BEGIN

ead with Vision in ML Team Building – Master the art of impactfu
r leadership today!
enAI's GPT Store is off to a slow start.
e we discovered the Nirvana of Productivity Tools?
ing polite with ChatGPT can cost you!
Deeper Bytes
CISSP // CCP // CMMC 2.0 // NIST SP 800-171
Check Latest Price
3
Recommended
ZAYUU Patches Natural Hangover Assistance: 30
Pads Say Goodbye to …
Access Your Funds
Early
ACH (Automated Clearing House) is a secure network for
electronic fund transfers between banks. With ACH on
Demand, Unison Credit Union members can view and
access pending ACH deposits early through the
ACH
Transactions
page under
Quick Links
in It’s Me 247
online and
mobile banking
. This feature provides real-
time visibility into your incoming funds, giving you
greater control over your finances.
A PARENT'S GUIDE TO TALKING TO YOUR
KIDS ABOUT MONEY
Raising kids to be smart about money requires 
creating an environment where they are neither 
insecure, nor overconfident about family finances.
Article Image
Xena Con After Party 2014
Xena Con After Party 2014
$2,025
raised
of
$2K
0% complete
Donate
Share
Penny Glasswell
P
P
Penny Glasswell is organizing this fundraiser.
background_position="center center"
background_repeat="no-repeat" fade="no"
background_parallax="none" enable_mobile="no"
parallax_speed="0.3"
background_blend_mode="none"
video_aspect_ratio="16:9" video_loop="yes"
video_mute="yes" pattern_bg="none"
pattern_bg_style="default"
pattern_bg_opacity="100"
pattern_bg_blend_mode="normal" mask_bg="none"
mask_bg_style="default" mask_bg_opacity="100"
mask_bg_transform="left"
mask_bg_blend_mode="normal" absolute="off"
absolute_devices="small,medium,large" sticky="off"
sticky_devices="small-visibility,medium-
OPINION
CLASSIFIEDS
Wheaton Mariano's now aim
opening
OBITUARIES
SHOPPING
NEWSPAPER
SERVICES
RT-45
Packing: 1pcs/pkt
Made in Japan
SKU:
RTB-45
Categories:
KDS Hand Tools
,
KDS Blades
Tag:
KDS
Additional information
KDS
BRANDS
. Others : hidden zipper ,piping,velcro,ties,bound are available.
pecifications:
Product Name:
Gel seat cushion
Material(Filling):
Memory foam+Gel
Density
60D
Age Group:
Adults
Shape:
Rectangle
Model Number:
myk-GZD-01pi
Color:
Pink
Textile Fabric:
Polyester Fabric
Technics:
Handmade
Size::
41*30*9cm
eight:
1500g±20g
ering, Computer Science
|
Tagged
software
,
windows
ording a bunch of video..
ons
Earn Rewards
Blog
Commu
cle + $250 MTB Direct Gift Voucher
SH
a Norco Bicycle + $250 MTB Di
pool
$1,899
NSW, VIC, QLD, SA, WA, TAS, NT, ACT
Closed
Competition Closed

END

Determine how many lines in the entries above contain the word "none", and respond with the number alone.

4